Вильгельм невольно приподнял бровь, чувствуя, что его либо дурят, либо собеседник потерял рассудок.
— Общаться? — переспросил он, стараясь удержать рвущиеся смешки.
— Вы забыли, что значит это слово? — все так же уверено и спокойно спросила Яснотка.
— Я хочу знать, что вам действительно нужно!
Носферату бросила на него хитрый взгляд и тут же вновь натянула мерзкую улыбочку. Вильгельм ждал, играть в этикет было тонким искусством, но сказать лишнее или сделать неверный шаг – это верный путь проиграть. Но Яснотка не хотела играть, выжидающе смотрела на собеседника, изучала, словно проникая в разум и выискивая его слабые стороны. Носферату была опытным игроком, Вентру знал ее еще до того как она взяла себе это имя. И потому понимал, что опасаться ее надо вдвойне.
— Разве я не ясно выразилась? — девочка задумчиво почесала ладошки о стол, — мне нужны стабильность и положение. Густав пока был рад принять нас, но он легко сменит свое мнение. Мне и моим подопечным хотелось бы не переживать о таких мелочах, как склочное настроение нашего дорого властителя. Поэтому – Элизиум, где я смогу получать свежие новости и ваше сотрудничество – это все что мне надо.
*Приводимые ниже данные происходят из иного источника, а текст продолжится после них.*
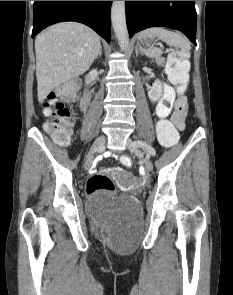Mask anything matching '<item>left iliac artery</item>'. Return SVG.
Listing matches in <instances>:
<instances>
[{"mask_svg": "<svg viewBox=\"0 0 233 295\" xmlns=\"http://www.w3.org/2000/svg\"><path fill=\"white\" fill-rule=\"evenodd\" d=\"M134 144L135 145H141L142 147H147L146 149L148 150V152L151 154L152 157H155L156 156V150H154L152 147L150 148L149 144L146 143L144 140H135L134 141Z\"/></svg>", "mask_w": 233, "mask_h": 295, "instance_id": "1", "label": "left iliac artery"}]
</instances>
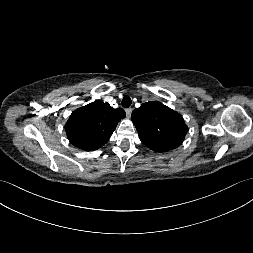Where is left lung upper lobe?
Instances as JSON below:
<instances>
[{"mask_svg": "<svg viewBox=\"0 0 253 253\" xmlns=\"http://www.w3.org/2000/svg\"><path fill=\"white\" fill-rule=\"evenodd\" d=\"M131 118L142 143L156 152L177 148L188 132L183 117L158 101L142 104Z\"/></svg>", "mask_w": 253, "mask_h": 253, "instance_id": "obj_1", "label": "left lung upper lobe"}]
</instances>
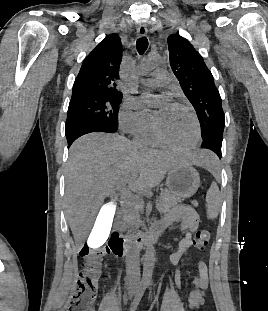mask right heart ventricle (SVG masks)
Here are the masks:
<instances>
[{"instance_id":"right-heart-ventricle-1","label":"right heart ventricle","mask_w":268,"mask_h":311,"mask_svg":"<svg viewBox=\"0 0 268 311\" xmlns=\"http://www.w3.org/2000/svg\"><path fill=\"white\" fill-rule=\"evenodd\" d=\"M135 138L138 142H140L144 145H148V146H160V145H162L154 133L153 126L146 129L145 131L141 132L140 134L136 135Z\"/></svg>"}]
</instances>
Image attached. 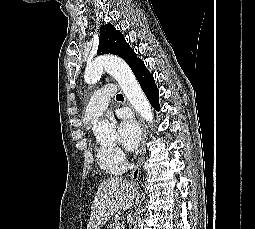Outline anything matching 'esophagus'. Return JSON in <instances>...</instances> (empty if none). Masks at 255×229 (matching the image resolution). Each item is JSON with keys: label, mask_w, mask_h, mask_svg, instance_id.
I'll return each instance as SVG.
<instances>
[{"label": "esophagus", "mask_w": 255, "mask_h": 229, "mask_svg": "<svg viewBox=\"0 0 255 229\" xmlns=\"http://www.w3.org/2000/svg\"><path fill=\"white\" fill-rule=\"evenodd\" d=\"M137 120H138L139 127L141 129V132H142V141H141L140 154H139L137 163L130 175V179L132 181H136L139 178L141 165H142L144 155L146 152V141H147V131H146L145 124H144L142 118L139 117L138 115H137Z\"/></svg>", "instance_id": "esophagus-1"}]
</instances>
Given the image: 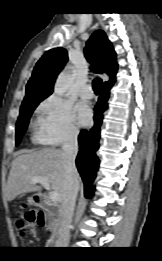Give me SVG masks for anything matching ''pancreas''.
I'll return each mask as SVG.
<instances>
[{"instance_id":"1","label":"pancreas","mask_w":162,"mask_h":261,"mask_svg":"<svg viewBox=\"0 0 162 261\" xmlns=\"http://www.w3.org/2000/svg\"><path fill=\"white\" fill-rule=\"evenodd\" d=\"M52 236H53V237H54V236H57V232L53 233Z\"/></svg>"}]
</instances>
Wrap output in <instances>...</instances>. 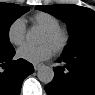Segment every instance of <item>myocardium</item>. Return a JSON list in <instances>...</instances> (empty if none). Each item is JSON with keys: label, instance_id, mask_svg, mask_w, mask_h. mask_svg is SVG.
<instances>
[{"label": "myocardium", "instance_id": "1", "mask_svg": "<svg viewBox=\"0 0 95 95\" xmlns=\"http://www.w3.org/2000/svg\"><path fill=\"white\" fill-rule=\"evenodd\" d=\"M45 34L47 37L55 43L53 47V52L56 54H61L66 50L70 42L69 32L61 27L46 30Z\"/></svg>", "mask_w": 95, "mask_h": 95}]
</instances>
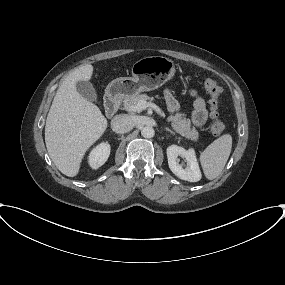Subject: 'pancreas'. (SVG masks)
<instances>
[{
    "label": "pancreas",
    "mask_w": 285,
    "mask_h": 285,
    "mask_svg": "<svg viewBox=\"0 0 285 285\" xmlns=\"http://www.w3.org/2000/svg\"><path fill=\"white\" fill-rule=\"evenodd\" d=\"M153 97H149L146 94H136L128 96L123 101L124 109L129 112H140L134 107L140 101H151ZM168 122H171L172 128L187 139L197 141L199 138V133L194 126H191V120L186 118L184 113H176L175 115H170L167 118Z\"/></svg>",
    "instance_id": "pancreas-1"
}]
</instances>
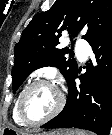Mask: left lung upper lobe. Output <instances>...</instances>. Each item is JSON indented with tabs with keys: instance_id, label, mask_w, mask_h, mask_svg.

— Ты получишь мое сотрудничество, Мелисса[3], — спокойно произнес он, и девочка нервно дернулась, услышав забытое имя. Ее давно никто не звал так. Последний раз она использовала его, когда кланы разделились, провозглашая Камарилью и Саббат. Тогда ее весомое имя стало воздействием на Носферату и, толкая их в жесткие рамки новых законов Маскарада, Мелисса использовала и свой авторитет, и силу своей древней крови. Теперь она пыталась избавиться от нажитого веками клейма.
— Я выплатила долги, и моя служба истекла, не зови меня больше так.
— Уверен, Густав с радостью будет использовать твои старые связи и навыки. То, что копилось годами невозможно смыть лишь поменяв имя и личину. Твоя истинная суть от этого не изменится.
— Я в отставке, ушла по собственному желанию и Джихад меня больше не интересует! — низким мужским голосом сказала девочка, — мне нужен покой и чтобы мой ребенок и пасынок ни в чем не нуждались.
— Тогда, возможно, мне стоит говорить с ними? — Вильгельм слишком нагло выпрямился, поднимая голову, и чуть не стукнулся головой о низкий потолок. Это немного смирило его гордыню, которая, уловив слабость в противнике, попыталась задавить слабого. Но Яснотка не была слабой. Она просто устала жить.
— Элизиум, твоя поддержка. И мои дети в твоем распоряжении. Никто из них не должен быть притеснен или изгнан. Мне так же надо парочку гулей, пусть даже не людей.
— Гулей?
— Да, вся цивилизованная Европа называет рабов крови гулями, а не трэллами, — отмахнулась девочка.
— Я сделаю все что смогу, но Густава иногда очень тяжело уговорить, — я довольной улыбкой ответил он, рассчитывая на выгоду из их сотрудничества.
— Возможно, ты просто не умеешь просить, — сбавила она его тон легким презрением.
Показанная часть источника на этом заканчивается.